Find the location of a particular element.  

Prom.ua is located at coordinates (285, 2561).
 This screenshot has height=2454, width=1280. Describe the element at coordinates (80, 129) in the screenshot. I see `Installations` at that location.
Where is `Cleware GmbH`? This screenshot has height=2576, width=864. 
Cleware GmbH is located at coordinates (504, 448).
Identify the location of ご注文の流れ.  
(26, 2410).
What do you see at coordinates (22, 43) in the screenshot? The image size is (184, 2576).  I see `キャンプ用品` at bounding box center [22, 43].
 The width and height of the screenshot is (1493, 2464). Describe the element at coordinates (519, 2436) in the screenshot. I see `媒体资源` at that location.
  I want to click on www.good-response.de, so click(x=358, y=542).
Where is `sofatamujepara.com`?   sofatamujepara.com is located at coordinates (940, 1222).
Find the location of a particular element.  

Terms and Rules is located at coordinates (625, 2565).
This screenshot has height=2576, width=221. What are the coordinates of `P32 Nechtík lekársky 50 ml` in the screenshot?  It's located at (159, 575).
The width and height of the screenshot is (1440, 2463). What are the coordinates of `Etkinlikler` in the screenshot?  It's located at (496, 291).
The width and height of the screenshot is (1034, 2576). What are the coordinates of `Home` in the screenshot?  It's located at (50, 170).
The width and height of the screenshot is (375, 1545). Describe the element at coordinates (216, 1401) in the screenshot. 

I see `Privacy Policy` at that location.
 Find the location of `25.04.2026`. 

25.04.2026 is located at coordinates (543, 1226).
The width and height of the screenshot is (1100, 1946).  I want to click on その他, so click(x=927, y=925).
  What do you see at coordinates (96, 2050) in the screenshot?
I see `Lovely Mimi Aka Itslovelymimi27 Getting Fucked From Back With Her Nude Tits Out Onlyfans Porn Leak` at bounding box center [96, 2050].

+--

> **What is needed**
Write out only those lines that fall between the one containing "The width and height of the screenshot is (1440, 2463)." and the end of the entries, the first and last included, exactly as they read.

> **Task solution**
The width and height of the screenshot is (1440, 2463). What are the coordinates of `Etkinlikler` in the screenshot?  It's located at (496, 291).
The width and height of the screenshot is (1034, 2576). What are the coordinates of `Home` in the screenshot?  It's located at (50, 170).
The width and height of the screenshot is (375, 1545). Describe the element at coordinates (216, 1401) in the screenshot. 

I see `Privacy Policy` at that location.
 Find the location of `25.04.2026`. 

25.04.2026 is located at coordinates (543, 1226).
The width and height of the screenshot is (1100, 1946).  I want to click on その他, so click(x=927, y=925).
  What do you see at coordinates (96, 2050) in the screenshot?
I see `Lovely Mimi Aka Itslovelymimi27 Getting Fucked From Back With Her Nude Tits Out Onlyfans Porn Leak` at bounding box center [96, 2050].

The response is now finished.